Background: Leptospirosis is a bacterial disease caused by pathogenic strains of Leptospira, which may affect human beings
and a wide range of both domestic and wild animals. The disease in dogs is still a challenge for clinicians, since definitive
diagnosis may be reached only few days after overt clinical signs. Besides that, dogs with leptospiruria have zoonotic risk,
making development of rapid screening tests crucial for early diagnosis of disease. C-reactive protein is a positive acute phase
protein, and in the dog a strong and fast response is expected after any tissue injury. The aim of this study was to evaluate serum
and urinary C-reactive protein as potential early indicators of leptospirosis in dogs, and its association with clinical serum
biochemistry, complete blood count (CBC) and clinical outcome.

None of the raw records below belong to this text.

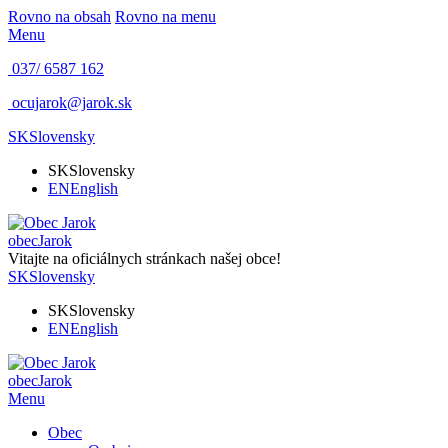
Rovno na obsah
Rovno na menu
Menu
037/ 6587 162
ocujarok@jarok.sk
SK
Slovensky
SK
Slovensky
EN
English
obec
Jarok
Vitajte na oficiálnych stránkach našej obce!
SK
Slovensky
SK
Slovensky
EN
English
obec
Jarok
Menu
Obec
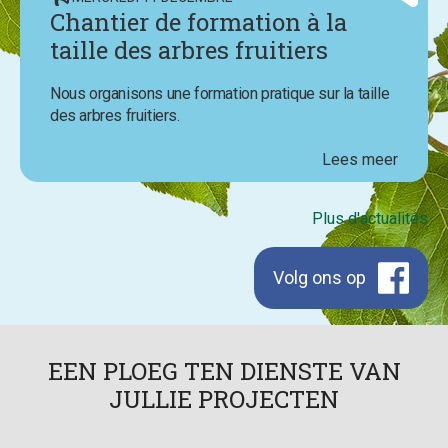
Chantier de formation à la
taille des arbres fruitiers
Nous organisons une formation pratique sur la taille
des arbres fruitiers.
Lees meer
Plus d'actualités
Volg ons op
Facebook
EEN PLOEG TEN DIENSTE VAN
JULLIE PROJECTEN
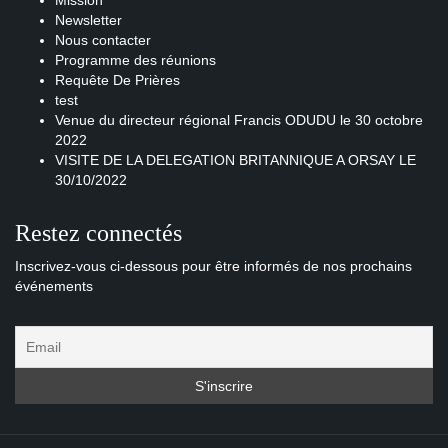
Mission
Newsletter
Nous contacter
Programme des réunions
Requête De Prières
test
Venue du directeur régional Francis ODUDU le 30 octobre
2022
VISITE DE LA DELEGATION BRITANNIQUE A ORSAY LE
30/10/2022
Restez connectés
Inscrivez-vous ci-dessous pour être informés de nos prochains
événements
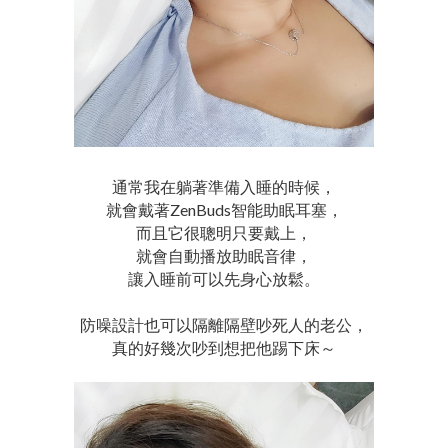
通常我在躺著準備入睡的時候，
就會戴著ZenBuds智能助眠耳塞，
而且它很聰明只要戴上，
就會自動播放助眠音律，
讓入睡前可以先身心放鬆。
防噪設計也可以隔離隔壁吵死人的老公，
真的好幾次吵到想把他踢下床～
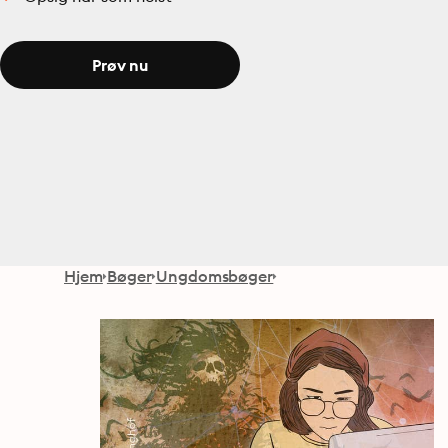
Prøv nu
Hjem
Bøger
Ungdomsbøger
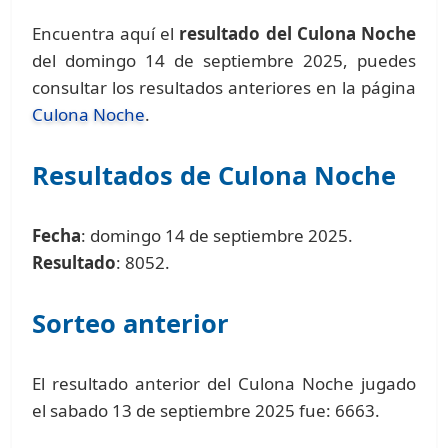
Encuentra aquí el
resultado del Culona Noche
del domingo 14 de septiembre 2025, puedes
consultar los resultados anteriores en la página
Culona Noche
.
Resultados de Culona Noche
Fecha
: domingo 14 de septiembre 2025.
Resultado
: 8052.
Sorteo anterior
El resultado anterior del Culona Noche jugado
el sabado 13 de septiembre 2025 fue: 6663.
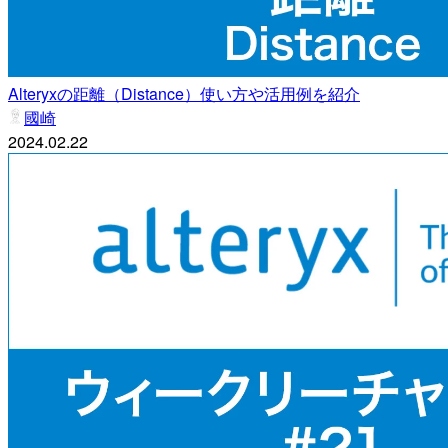
Alteryxの距離（Distance）使い方や活用例を紹介
國崎
2024.02.22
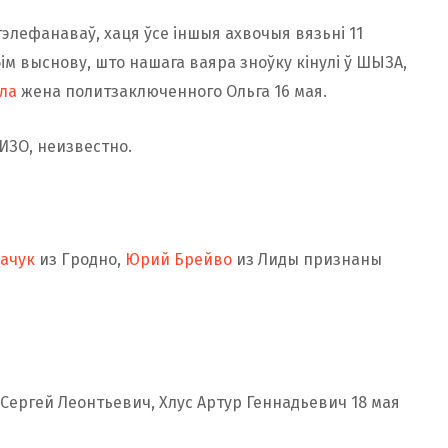
атэлефанаваў, хаця ўсе іншыя ахвочыя вязьні 11
бім выснову, што нашага ваяра зноўку кінулі ў ШЫЗА,
ла
жена политзаключенного Ольга 16 мая.
ИЗО, неизвестно.
качук
из Гродно,
Юрий Брейво
из Лиды признаны
Сергей Леонтьевич, Хлус Артур Геннадьевич 18 мая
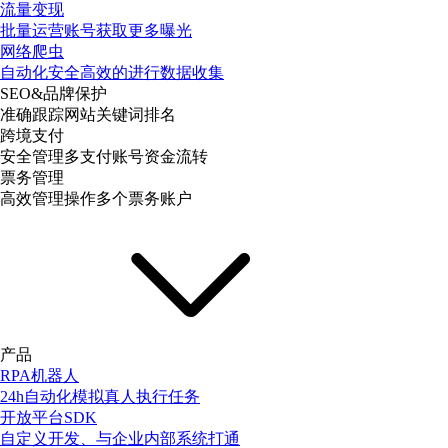
流量变现
批量运营账号获取更多曝光
网络爬虫
自动化安全高效的进行数据收集
SEO&品牌保护
准确跟踪网站关键词排名
跨境支付
安全管理多支付账号资金流转
票务管理
高效管理操作多个票务账户
产品
RPA机器人
24h自动化模拟真人执行任务
开放平台SDK
自定义开发、与企业内部系统打通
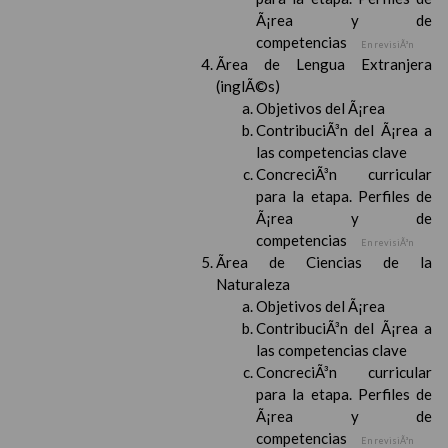
Ã¡rea y de
competencias
En revisiÃ³n
Ãrea de Lengua Extranjera
(inglÃ©s)
Objetivos del Ã¡rea
ContribuciÃ³n del Ã¡rea a
las competencias clave
ConcreciÃ³n curricular
para la etapa. Perfiles de
Ã¡rea y de
competencias
En revisiÃ³n
Ãrea de Ciencias de la
Naturaleza
Objetivos del Ã¡rea
ContribuciÃ³n del Ã¡rea a
las competencias clave
ConcreciÃ³n curricular
para la etapa. Perfiles de
Ã¡rea y de
competencias
En revisiÃ³n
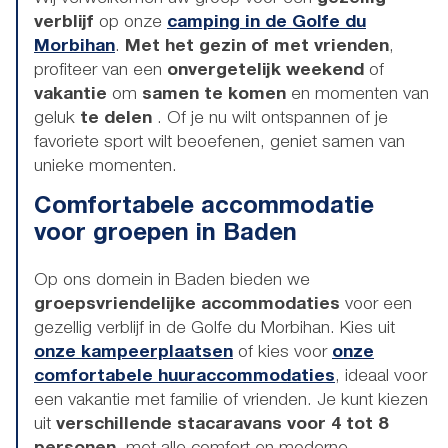
verblijf
op onze
camping in de Golfe du
Morbihan
.
Met het gezin of met vrienden
,
profiteer van een
onvergetelijk
weekend
of
vakantie
om
samen te komen
en momenten van
geluk
te delen
. Of je nu wilt ontspannen of je
favoriete sport wilt beoefenen, geniet samen van
unieke momenten.
Comfortabele accommodatie
voor groepen in Baden
Op ons domein in Baden bieden we
groepsvriendelijke accommodaties
voor een
gezellig verblijf in de Golfe du Morbihan. Kies uit
onze kampeerplaatsen
of kies voor
onze
comfortabele huuraccommodaties
, ideaal voor
een vakantie met familie of vrienden. Je kunt kiezen
uit
verschillende stacaravans voor 4 tot 8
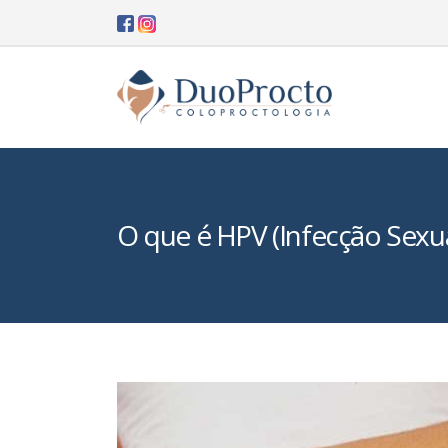
O que é HPV (Infecção Sexu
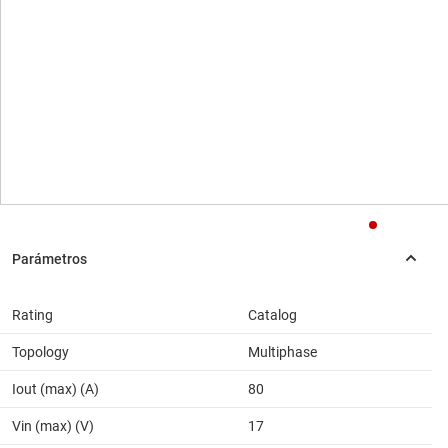
Rating
Catalog
Topology
Multiphase
Iout (max) (A)
80
Vin (max) (V)
17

Materials, Methods & Results: A total of 62 dogs with risk factors and/or clinical signs of leptospirosis were prospectively
obtained and included in this study. Definitive diagnosis was based on serology, using the microscopic agglutination test
(MAT) against 13 serovars, and on a specific polymerase chain reaction (PCR) in blood or urine, using the primers sets G1/G2
and B64I/B64II, which amplify DNA of pathogenic leptospires. Clinical serum biochemistry included creatinine, urea, alanine
aminotransferase, alkaline phosphatase, creatine kinase and albumin. C-reactive protein was performed in serum and urine
using a semi-quantitative latex-agglutination test. A total of 49/62 (79%) dogs had a positive diagnosis of leptospirosis. From
these, 12 (24.5%) had positive blood PCR, 17 (34.7%) positive urine PCR and 43 (87.7%) had positive serology. Concurrent
positive serology and positive PCR (blood or urine) occurred in 19 (38.8%) dogs, whereas 24 (49%) dogs had positive serology
only, and 6 (12.2%) dogs had positive PCR only. Dogs with negative results at serology and PCR were kept for analysis and
participated as negative control group. Out of the 62 dogs, 25 (40.3%) had high liver enzymes, 18 (29%) had azotemia, 23
(37.1%) had leukocytosis, 37 (59.7%) had high creatine kinase levels and 37 (59.7%) had hypoalbuminemia. Twelve death
cases (19.3%) occurred within 10 days after the sample collection. Positive serology was significantly associated with urinary
C-reactive protein (P = 0.038). Only a weak association was found between serum C-reactive protein and blood PCR (area
under curve= 0.68). There was no association between urinary C-reactive protein and urine PCR, urinary C-reactive protein
and blood PCR, serum C-reactive protein and positive serology, or serum C-reactive protein and urine PCR. Increased liver
enzymes (P = 0.04) and hypoalbuminemia (P = 0.002) were associated with high levels of serum C-reactive protein. There was
no association between serum or urinary C-reactive protein and death.
Discussion: In this study, it was hypothesized that increased blood C-RP may be expected in dogs having leptospiremia,
whereas increased urinary C-RP may be expected in dogs having leptospiruria. However, the results showed that C-reactive
protein was not useful to predict leptospiremia or leptospiruria in the naturally infected dogs of this study; and although
association between urinary C-reactive protein and seropositivity was observed, it should not be used as a unique test for
leptospirosis. In conclusion, although C-reactive protein may be used as part of a screening profile, it should not be considared
as indicator alone of leptospirosis screening in dogs.